If the transfer of equity is made pursuant to an Order of the Court, then Insolvency Indemnity Insurance is not required. In other situations, where a property is being transferred at less than market value between joint owners, an Insolvency Act Indemnity Insurance policy may be required. This is something that that your conveyancing solicitor will check with Kensington Mortgage This is because, if the outgoing party is made bankrupt in the future, their Trustee in Bankruptcy could argue that they had transferred the property in order to avoid their creditors and apply to the Court to have the transaction set aside. If this happens, it could affect your lender or a future buyer from you as they would lose the property and the lender may not get back
what they have loaned to you. The Insolvency Act Indemnity Insurance policy only protects
lenders such as Kensington Mortgage or future buyers from you. If there is no mortgage and the outgoing owner is made bankrupt, there is a risk to you that you could lose your home if the transfer is set aside. The cost of the Insolvency Act Indemnity Insurance policy is dependent on the market value of the property at the time of completion of the transfer of equity conveyancing.
If you do not keep up the payments on your mortgage with Kensington Mortgage your property may be repossessed.
Preparing the Transfer of Equity with a Kensington Mortgage Mortgage
When it comes to preparing the the Land Registry documents your conveyancer should in the ‘consideration’ panel choose the first option, if consideration is given; otherwise ignore the consideration panel altogether.
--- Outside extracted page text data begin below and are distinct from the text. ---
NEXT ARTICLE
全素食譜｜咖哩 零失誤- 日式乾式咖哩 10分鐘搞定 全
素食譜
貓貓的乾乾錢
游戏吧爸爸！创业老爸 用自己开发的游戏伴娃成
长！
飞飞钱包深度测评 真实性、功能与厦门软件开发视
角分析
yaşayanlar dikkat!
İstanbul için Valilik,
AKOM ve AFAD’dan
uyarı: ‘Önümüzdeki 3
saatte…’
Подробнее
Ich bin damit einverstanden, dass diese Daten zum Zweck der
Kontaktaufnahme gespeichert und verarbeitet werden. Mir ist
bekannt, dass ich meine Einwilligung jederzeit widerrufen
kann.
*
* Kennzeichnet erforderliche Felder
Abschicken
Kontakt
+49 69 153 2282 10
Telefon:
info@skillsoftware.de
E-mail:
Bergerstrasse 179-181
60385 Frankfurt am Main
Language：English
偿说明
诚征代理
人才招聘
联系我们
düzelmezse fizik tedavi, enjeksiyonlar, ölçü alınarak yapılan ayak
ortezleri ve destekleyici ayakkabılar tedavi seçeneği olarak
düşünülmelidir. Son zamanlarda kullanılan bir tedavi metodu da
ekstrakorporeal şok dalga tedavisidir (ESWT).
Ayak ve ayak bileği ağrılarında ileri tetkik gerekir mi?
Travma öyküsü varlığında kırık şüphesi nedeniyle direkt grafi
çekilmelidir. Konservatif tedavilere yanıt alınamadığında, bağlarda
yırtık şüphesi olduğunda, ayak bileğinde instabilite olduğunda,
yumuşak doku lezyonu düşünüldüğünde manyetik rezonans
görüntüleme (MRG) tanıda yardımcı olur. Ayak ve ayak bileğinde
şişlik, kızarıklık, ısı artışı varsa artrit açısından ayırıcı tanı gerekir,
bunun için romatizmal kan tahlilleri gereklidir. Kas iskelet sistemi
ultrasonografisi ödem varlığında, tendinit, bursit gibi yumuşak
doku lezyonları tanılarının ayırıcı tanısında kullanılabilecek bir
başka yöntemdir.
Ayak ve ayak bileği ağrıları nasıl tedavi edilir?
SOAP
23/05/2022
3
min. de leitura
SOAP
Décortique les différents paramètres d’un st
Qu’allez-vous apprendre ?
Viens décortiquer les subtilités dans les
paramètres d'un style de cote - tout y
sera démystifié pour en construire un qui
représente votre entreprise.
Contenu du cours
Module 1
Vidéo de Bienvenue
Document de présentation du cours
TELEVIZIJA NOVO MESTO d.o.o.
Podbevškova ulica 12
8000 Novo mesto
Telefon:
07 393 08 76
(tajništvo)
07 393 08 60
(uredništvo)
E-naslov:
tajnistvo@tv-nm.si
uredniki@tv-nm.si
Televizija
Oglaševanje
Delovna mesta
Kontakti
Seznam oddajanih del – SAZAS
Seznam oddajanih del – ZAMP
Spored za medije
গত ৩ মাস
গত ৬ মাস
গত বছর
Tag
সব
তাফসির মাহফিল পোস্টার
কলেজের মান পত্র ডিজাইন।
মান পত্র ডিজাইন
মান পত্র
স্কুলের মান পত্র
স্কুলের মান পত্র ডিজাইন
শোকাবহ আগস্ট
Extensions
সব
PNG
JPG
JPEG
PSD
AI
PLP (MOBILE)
If Kensington Mortgage is joining in the transfer to release someone from liability, put the release in the ‘additional provisions’ panel if someone is entering into a covenant relating to the charge, place it in the ‘additional provisions’ panel stamp duty land tax is not payable when there is no chargeable consideration for the transfer (Schedule 3, paragraph 1 of the Finance Act 2003). In the case of a transfer subject to a charge (even if the transfer is by way of gift) or if a property has been transferred for no value and there is an associated discharge, HMRC would view this as an assumption of an existing debt by the purchaser (Schedule 4, paragraph 8 of the Finance Act 2003) and stamp duty land tax may be payable
if you wish you may state in the ‘additional provisions’ panel that ‘This transfer is made subject to a charge dated… in favour of…’
On form AP1, your conveyancing solicitor should describe the transfer as ‘transfer of equity’ to assist Land Registry staff.
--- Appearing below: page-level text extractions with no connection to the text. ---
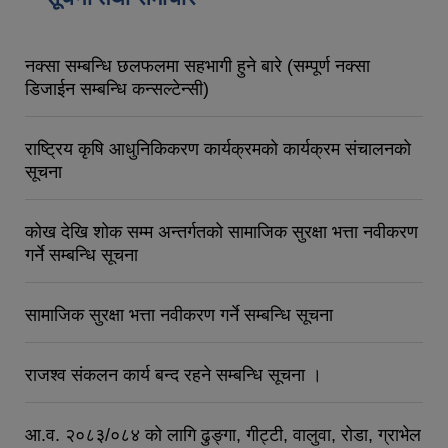
नक्सा सम्बन्धि छलफलमा सहभागी हुने बारे (सम्पूर्ण नक्सा
डिजाईन सम्बन्धि कन्सल्टेन्सी)
राष्ट्रिय कृषि आधुनिकिकरण कार्यक्रमकाे कार्यक्रम संचालनकाे
सूचना
कोख देखि शोक सम्म अन्तर्गतको सामाजिक सुरक्षा भत्ता नवीकरण
गर्ने सम्बन्धि सूचना
सामाजिक सुरक्षा भत्ता नवीकरण गर्ने सम्बन्धि सूचना
राजश्व संकलन कार्य बन्द रहने सम्बन्धि सूचना ।
आ.व. २०८३/०८४ को लागि ढुङ्गा, गीट्टी, वालुवा, रोडा, ग्राभेल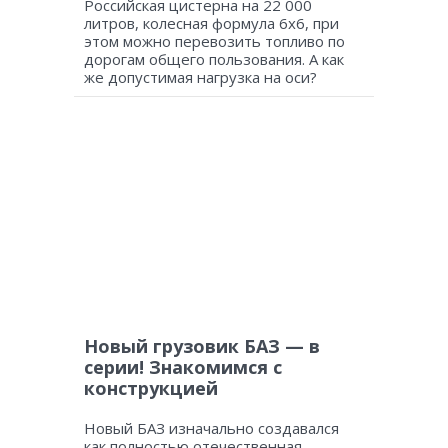
Российская цистерна на 22 000
литров, колесная формула 6х6, при
этом можно перевозить топливо по
дорогам общего пользования. А как
же допустимая нагрузка на оси?
Новый грузовик БАЗ — в
серии! Знакомимся с
конструкцией
Новый БАЗ изначально создавался
как полностью отечественная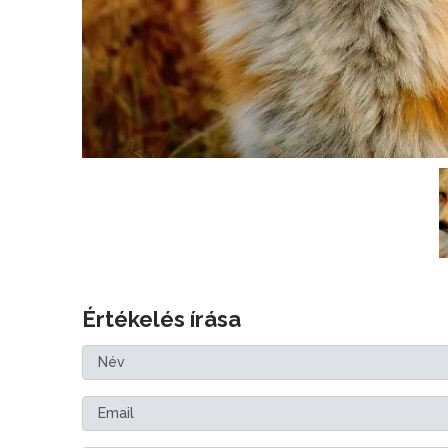
Értékelés írása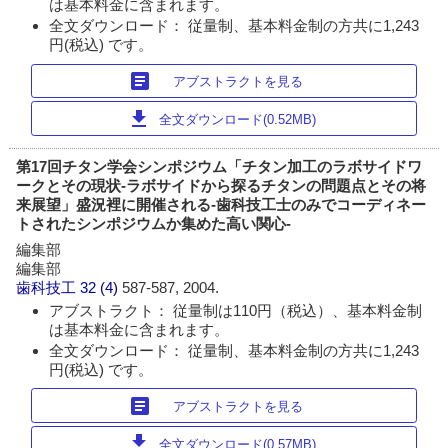
は基本料金に含まれます。
全文ダウンロード： 従量制、基本料金制の方共に1,243
円(税込) です。
article
アブストラクトを見る
download
全文ダウンロード(0.52MB)
第17回チタン学会シンポジウム「チタン加工のラボサイドワ
ークとその現状-ラボサイドから探るチタンの問題点とその将
来展望」盛況裡に開催される-歯科技工士のみでコーディネー
トされたシンポジウムか集めた高い関心-
編集部
編集部
歯科技工
32 (4)
587-587, 2004.
アブストラクト： 従量制は110円（税込）、基本料金制
は基本料金に含まれます。
全文ダウンロード： 従量制、基本料金制の方共に1,243
円(税込) です。
article
アブストラクトを見る
download
全文ダウンロード(0.57MB)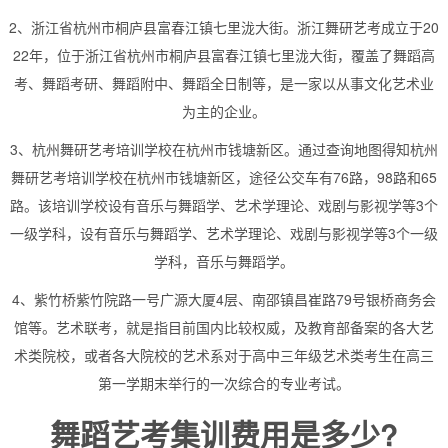
2、浙江省杭州市桐庐县富春江镇七里泷大街。浙江舞研艺考成立于20
22年，位于浙江省杭州市桐庐县富春江镇七里泷大街，覆盖了舞蹈高
考、舞蹈考研、舞蹈附中、舞蹈全日制等，是一家以从事文化艺术业
为主的企业。
3、杭州舞研艺考培训学校在杭州市钱塘新区。通过查询地图得知杭州
舞研艺考培训学校在杭州市钱塘新区，途径公交车有76路，98路和65
路。该培训学校设有音乐与舞蹈学、艺术学理论、戏剧与影视学等3个
一级学科，设有音乐与舞蹈学、艺术学理论、戏剧与影视学等3个一级
学科，音乐与舞蹈学。
4、紫竹桥紫竹院路一号广源大厦4层、南邵镇昌崔路79号银桥商务会
馆等。艺术联考，就是指目前国内比较权威，及教育部备案的各大艺
术类院校，或者各大院校的艺术系对于高中三年级艺术类考生在高三
第一学期末举行的一次综合的专业考试。
舞蹈艺考集训费用是多少?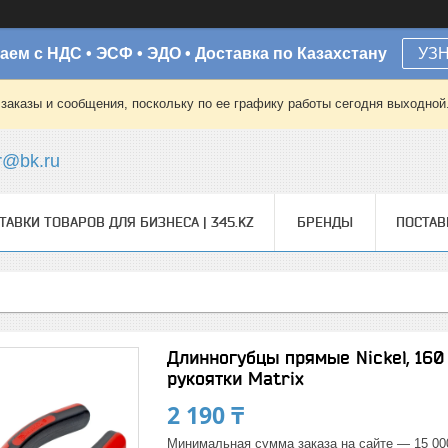
аем с НДС • ЭСФ • ЭДО • Доставка по Казахстану
УЗ
заказы и сообщения, поскольку по ее графику работы сегодня выходной
r@bk.ru
ТАВКИ ТОВАРОВ ДЛЯ БИЗНЕСА | 345.KZ
БРЕНДЫ
ПОСТА
Длинногубцы прямые Nickel, 16
рукоятки Matrix
2 190 ₸
Минимальная сумма заказа на сайте — 15 00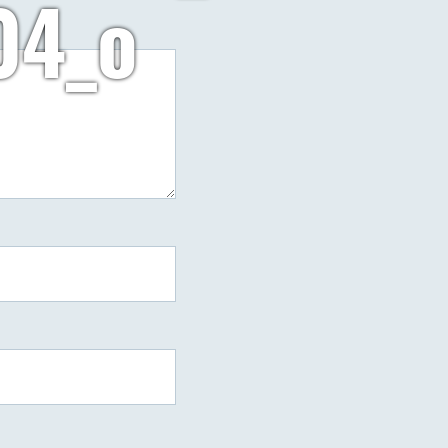
04_o
do
arzy
10457356_763825953667457_6133538285037886504_o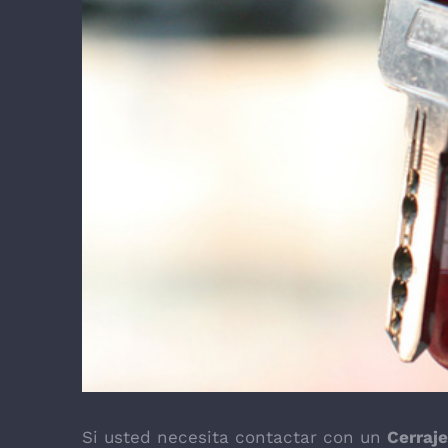
Si usted necesita contactar con un
Cerraj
Information provided on this webpage is for general information and only applies to England and Wales. It does not constitute advice for members of the public who should contact their lawyer,mortgage broker, insurer and accountant for specific advice relating to transfer of equity. Whilst we endeavour to keep the information up to date and correct we do not make any representation or warranties of any kind about its completeness, accuracy, reliability or suitability. Any reliance you place on the information is strictly at your own risk. Lexsure will not be liable for any direct or indirect loss or damage arising out of or in connection with the use of this information.